I would have thought the cost of producing an e-book would be less than producing a paperback?
Honestly, it comes out about even, except that publishers cannot off-load their unsuccessful e-book stock to remainder houses to recoup their up front investment. (Which of course cuts both ways, as I can't re-sell the license to a DRM'd ebook, either.)
There are expenses that remain constant regardless of format, including staffing costs for editing, design, layout and promotion, legal costs in negotiation for author's rights, author's royalties, and the biggy of media buys and travel costs for promotion of the frontlist.
With paper books you incur printing, transportation and warehousing costs, but of those only the first is actually paid by the publisher. Wholesalers carry the other two. With electronic books, publishers bear the entire cost of formatting for the various reader formats sold by the ebook retailers, hosting the content in those formats, and paying IP attorneys and IT professionals to make sure that security is preserved and electronic rights are protected. (rights agreements and anti-piracy actions)
At first publishers were content to let wholesalers such as
Amazon, B&N, and Sony foot the bill (and the risk) for developing platforms and promoting the idea of e-books, and thus charged them a bit less for the content, but now that the market is is becoming profitable they realize that they will be able to make more money if they manage to cut out the wholesalers.
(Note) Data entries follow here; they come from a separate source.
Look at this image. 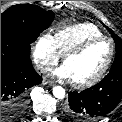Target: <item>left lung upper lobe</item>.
<instances>
[{
  "instance_id": "left-lung-upper-lobe-1",
  "label": "left lung upper lobe",
  "mask_w": 122,
  "mask_h": 122,
  "mask_svg": "<svg viewBox=\"0 0 122 122\" xmlns=\"http://www.w3.org/2000/svg\"><path fill=\"white\" fill-rule=\"evenodd\" d=\"M105 27L108 29L107 26ZM108 30L112 34V37L115 41V47H116V55L111 69L122 67V40L111 29Z\"/></svg>"
}]
</instances>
This has been happening for a while now with academic publishers, and I predict it will quickly move to the trade houses. As far as the publishers are concerned, as long as they have to pay for all that infrastructure anyway, why not sell directly to the consumer and keep a tighter rein on costs?
The advantage in ebooks from a publisher POV is that they believe that buyers will pay a premium for the convenience of getting the books instantly, anytime, anywhere, and taking advantage of value-added features like being able to enlarge the font, search the text, and annotate, etc., and also the storage advantage.